YOUR TASK.
Repeat the lines below exactly as they appear, but leave out the images.

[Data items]
* * *

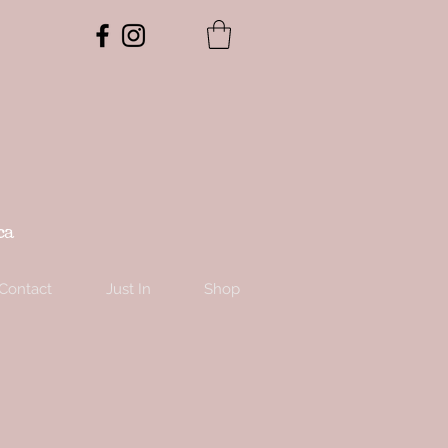
ca
Contact
Just In
Shop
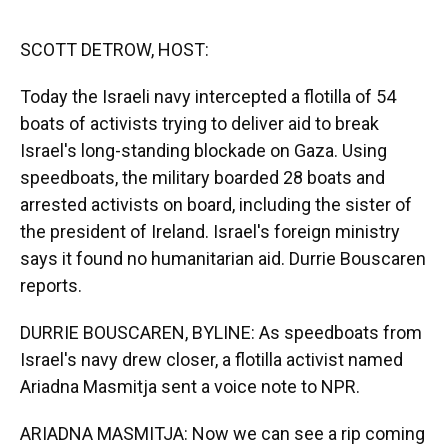
o
y
s
I
r
k
n
SCOTT DETROW, HOST:
Today the Israeli navy intercepted a flotilla of 54
boats of activists trying to deliver aid to break
Israel's long-standing blockade on Gaza. Using
speedboats, the military boarded 28 boats and
arrested activists on board, including the sister of
the president of Ireland. Israel's foreign ministry
says it found no humanitarian aid. Durrie Bouscaren
reports.
DURRIE BOUSCAREN, BYLINE: As speedboats from
Israel's navy drew closer, a flotilla activist named
Ariadna Masmitja sent a voice note to NPR.
ARIADNA MASMITJA: Now we can see a rip coming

* * *

RESULT OF THE TASK.
ca
Contact
Just In
Shop
o
y
s
I
r
k
n
SCOTT DETROW, HOST:
Today the Israeli navy intercepted a flotilla of 54
boats of activists trying to deliver aid to break
Israel's long-standing blockade on Gaza. Using
speedboats, the military boarded 28 boats and
arrested activists on board, including the sister of
the president of Ireland. Israel's foreign ministry
says it found no humanitarian aid. Durrie Bouscaren
reports.
DURRIE BOUSCAREN, BYLINE: As speedboats from
Israel's navy drew closer, a flotilla activist named
Ariadna Masmitja sent a voice note to NPR.
ARIADNA MASMITJA: Now we can see a rip coming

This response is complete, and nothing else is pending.